Data for analysis>
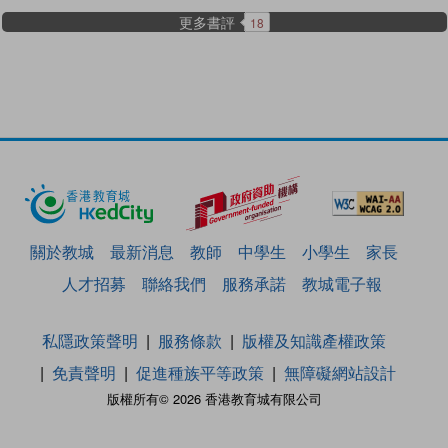
更多書評
18
關於教城
最新消息
教師
中學生
小學生
家長
人才招募
聯絡我們
服務承諾
教城電子報
私隱政策聲明
服務條款
版權及知識產權政策
免責聲明
促進種族平等政策
無障礙網站設計
版權所有© 2026 香港教育城有限公司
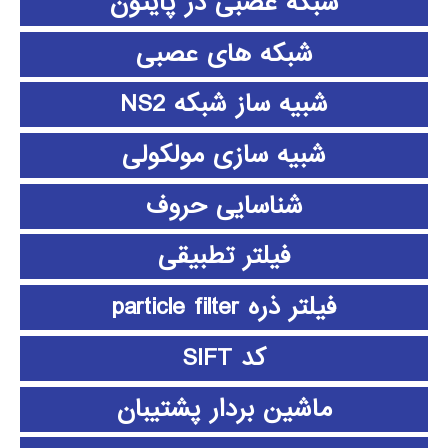
شبکه عصبی در پایتون
شبکه های عصبی
شبیه ساز شبکه NS2
شبیه سازی مولکولی
شناسایی حروف
فیلتر تطبیقی
فیلتر ذره particle filter
کد SIFT
ماشین بردار پشتیبان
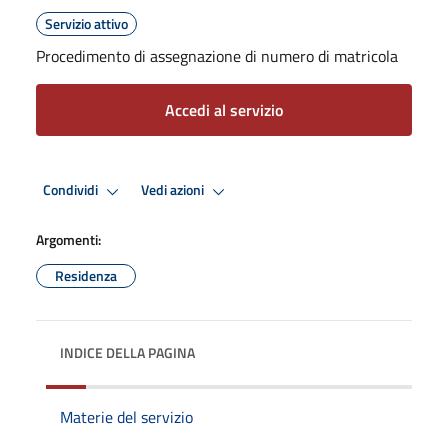
Servizio attivo
Procedimento di assegnazione di numero di matricola
Accedi al servizio
Condividi
Vedi azioni
Argomenti:
Residenza
INDICE DELLA PAGINA
Materie del servizio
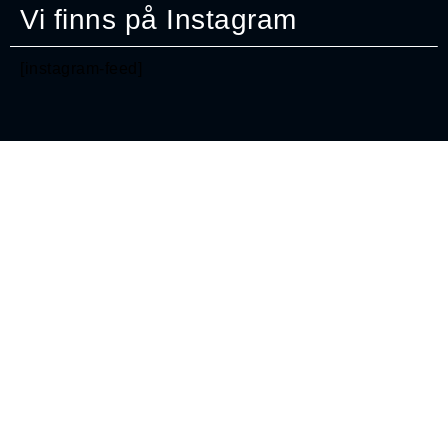
Vi finns på Instagram
[instagram-feed]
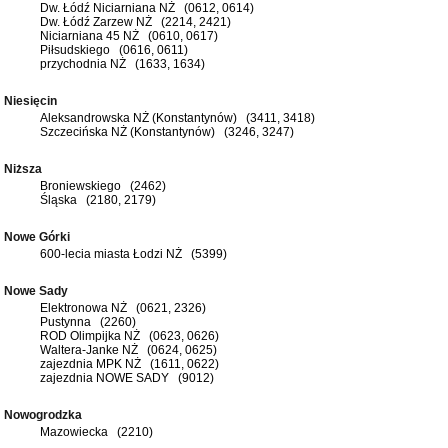
Dw. Łódź Niciarniana NŻ (0612, 0614)
Dw. Łódź Zarzew NŻ (2214, 2421)
Niciarniana 45 NŻ (0610, 0617)
Piłsudskiego (0616, 0611)
przychodnia NŻ (1633, 1634)
Niesięcin
Aleksandrowska NŻ (Konstantynów) (3411, 3418)
Szczecińska NŻ (Konstantynów) (3246, 3247)
Niższa
Broniewskiego (2462)
Śląska (2180, 2179)
Nowe Górki
600-lecia miasta Łodzi NŻ (5399)
Nowe Sady
Elektronowa NŻ (0621, 2326)
Pustynna (2260)
ROD Olimpijka NŻ (0623, 0626)
Waltera-Janke NŻ (0624, 0625)
zajezdnia MPK NŻ (1611, 0622)
zajezdnia NOWE SADY (9012)
Nowogrodzka
Mazowiecka (2210)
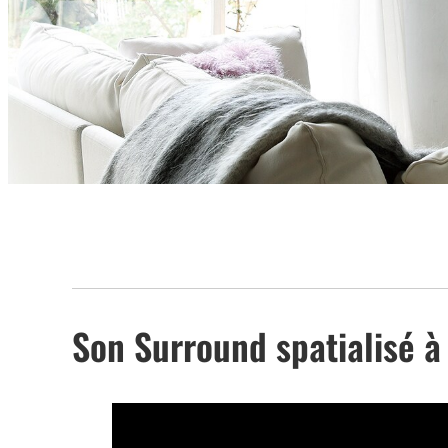
Son Surround spatialisé à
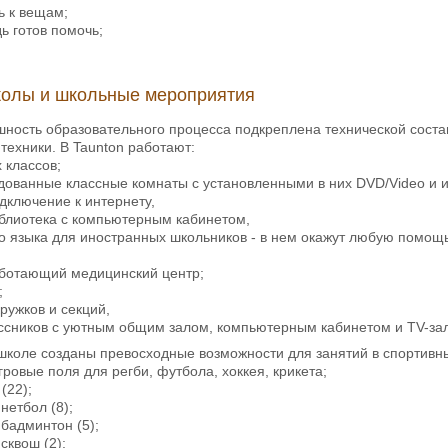
ь к вещам;
ь готов помочь;
олы и школьные мероприятия
шность образовательного процесса подкреплена технической соста
техники. В Taunton работают:
 классов;
удованные классные комнаты с установленными в них DVD/Video и 
дключение к интернету,
иблиотека с компьютерным кабинетом,
ого языка для иностранных школьников - в нем окажут любую помо
аботающий медицинский центр;
;
ружков и секций,
ассников с уютным общим залом, компьютерным кабинетом и ТV-за
школе созданы превосходные возможности для занятий в спортивных
гровые поля для регби, футбола, хоккея, крикета;
(22);
 нетбол (8);
 бадминтон (5);
 сквош (2);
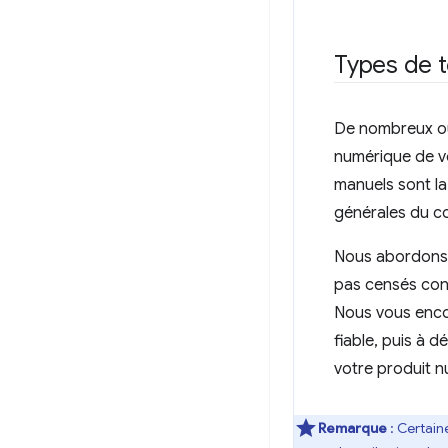
Types de 
De nombreux out
numérique de vo
manuels sont la 
générales du c
Nous abordons c
pas censés cons
Nous vous enc
fiable, puis à 
votre produit n
Remarque
: Certain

Exercise objective> In the answer, repeat exactly the lines from the top of the entries above through the line with "Dw. Łódź Zarzew NŻ (2214, 2421)", and leave pictures out of it.

Exercise response>
更多書評
18
關於教城
最新消息
教師
中學生
小學生
家長
人才招募
聯絡我們
服務承諾
教城電子報
私隱政策聲明
服務條款
版權及知識產權政策
免責聲明
促進種族平等政策
無障礙網站設計
版權所有© 2026 香港教育城有限公司
شبکه عصبی در پایتون
شبکه های عصبی
شبیه ساز شبکه NS2
شبیه سازی مولکولی
شناسایی حروف
فیلتر تطبیقی
فیلتر ذره particle filter
کد SIFT
ماشین بردار پشتیبان
Servizio attivo
Procedimento di assegnazione di numero di matricola
Accedi al servizio
Condividi
Vedi azioni
Argomenti:
Residenza
INDICE DELLA PAGINA
Materie del servizio
Vi finns på Instagram
[instagram-feed]
Dw. Łódź Niciarniana NŻ (0612, 0614)
Dw. Łódź Zarzew NŻ (2214, 2421)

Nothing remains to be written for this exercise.